In a book entitled ‘The Wise Mind of H.I.M. Haile Selassie I’, in Chapter One on ‘Peace’ (Section 1:11) the late monarch of the only African country never colonised, but attacked by Italy with bombs blessed by the Pope of the day, Haile Selassie says: ‘Memories of past injustice should not divert us from the more pressing business at hand. We must live in peace with our former colonisers, shunning recrimination and bitterness and foreswearing the luxury of vengeance and retaliation, lest the acid of hatred erase our souls and poison our hearts.’

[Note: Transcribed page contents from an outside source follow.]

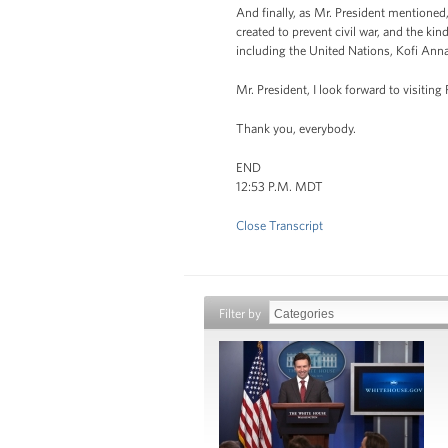
And finally, as Mr. President mentioned,
created to prevent civil war, and the kin
including the United Nations, Kofi Annan,
Mr. President, I look forward to visiting
Thank you, everybody.
END
12:53 P.M. MDT
Close Transcript
Filter by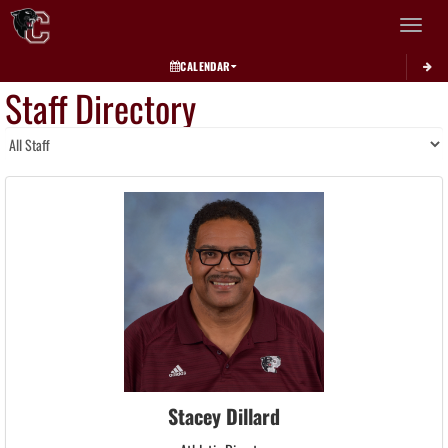
Toggle 
CALENDAR
Staff Directory
Stacey Dillard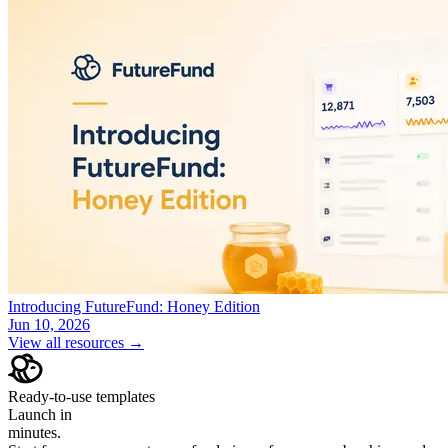
Introducing FutureFund: Honey Edition
Jun 10, 2026
View all resources →
Ready-to-use templates
Launch in
minutes.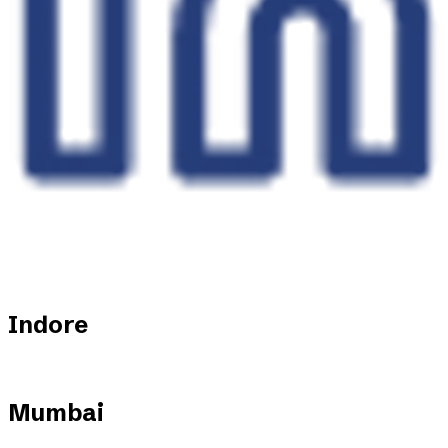
Indore
Mumbai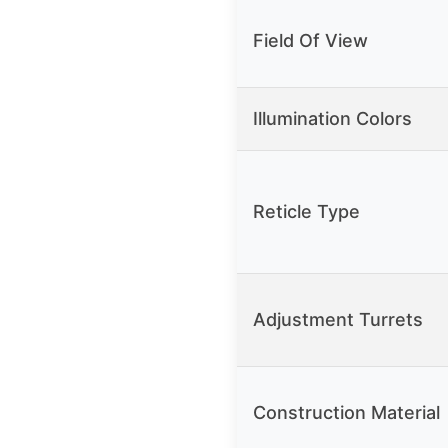
Field Of View
Illumination Colors
Reticle Type
Adjustment Turrets
Construction Material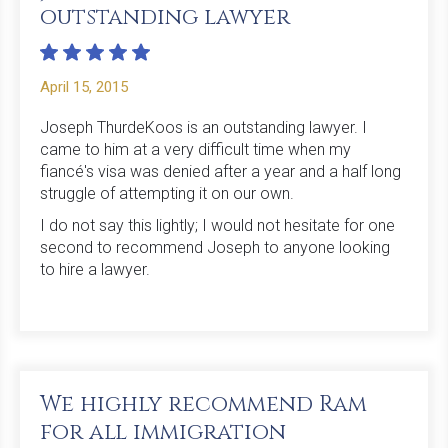
outstanding lawyer
April 15, 2015
Joseph ThurdeKoos is an outstanding lawyer. I
came to him at a very difficult time when my
fiancé's visa was denied after a year and a half long
struggle of attempting it on our own.
I do not say this lightly; I would not hesitate for one
second to recommend Joseph to anyone looking
to hire a lawyer.
We highly recommend Ram
for all immigration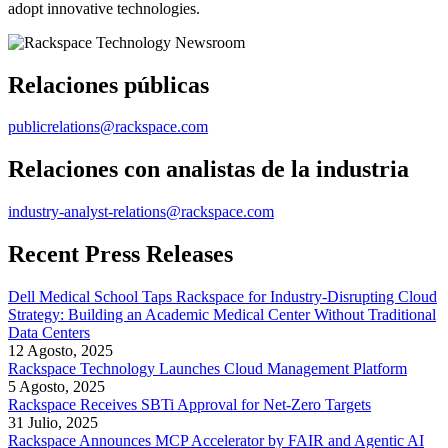
adopt innovative technologies.
Relaciones públicas
publicrelations@rackspace.com
Relaciones con analistas de la industria
industry-analyst-relations@rackspace.com
Recent Press Releases
Dell Medical School Taps Rackspace for Industry-Disrupting Cloud
Strategy: Building an Academic Medical Center Without Traditional
Data Centers
12 Agosto, 2025
Rackspace Technology Launches Cloud Management Platform
5 Agosto, 2025
Rackspace Receives SBTi Approval for Net-Zero Targets
31 Julio, 2025
Rackspace Announces MCP Accelerator by FAIR and Agentic AI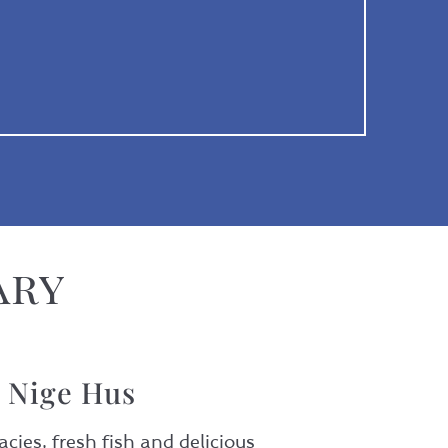
ary
l Nige Hus
cies, fresh fish and delicious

That said, I am more interested in what the new king will do to about 14 now independent ex-British West Indian colonies’ calls, since 2013, for Reparations for Slavery and Native Genocide.
The Royal Family established the Royal Africa Company in 1655 and opened the way for the Transatlantic slave trade and the royal family grew richer-and-richer off its investments in Chattel Slavery, which was perfected as an advanced form of capitalist accumulation economics in its time — and was, to Britain and Europe, more about making money and building an Empire than about racism and inhumanity.

That’s what I want to know – King Charles on Reparations — and that’s what I’ll look out for during what’s left of my life and his reign, as successive heirs and successors of victims of slavery and perpetrators of what The United Nations has declared ‘The Worst Crime Against Humanity’ in history.

Until the bell tolls for reparations for the 20 million people spread across these 14 Caribbean nations, whether under King Charles III or not, all I’ll say (now and in this space today) is: The Queen is Dead, Long Live the King!